> Problem: Only some lines are wanted. Transcribe, exactly, the lines below from the line with "Spazi di sostegno" up to and including the line with "VAL DI CEMBRA E PINE'".

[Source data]
_ _ _ _ _

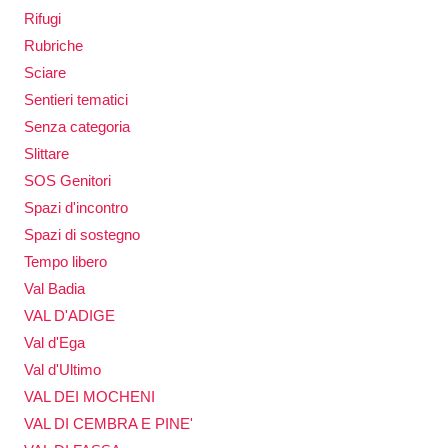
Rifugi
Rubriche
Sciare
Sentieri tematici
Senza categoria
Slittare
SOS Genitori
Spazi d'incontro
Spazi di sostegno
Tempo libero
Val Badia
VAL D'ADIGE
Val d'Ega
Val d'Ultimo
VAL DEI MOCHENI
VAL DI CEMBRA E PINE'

_ _ _ _ _

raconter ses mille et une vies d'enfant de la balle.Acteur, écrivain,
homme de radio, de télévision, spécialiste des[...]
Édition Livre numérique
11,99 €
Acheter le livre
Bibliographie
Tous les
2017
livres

_ _ _ _ _

> Result of the exercise:
Spazi di sostegno
Tempo libero
Val Badia
VAL D'ADIGE
Val d'Ega
Val d'Ultimo
VAL DEI MOCHENI
VAL DI CEMBRA E PINE'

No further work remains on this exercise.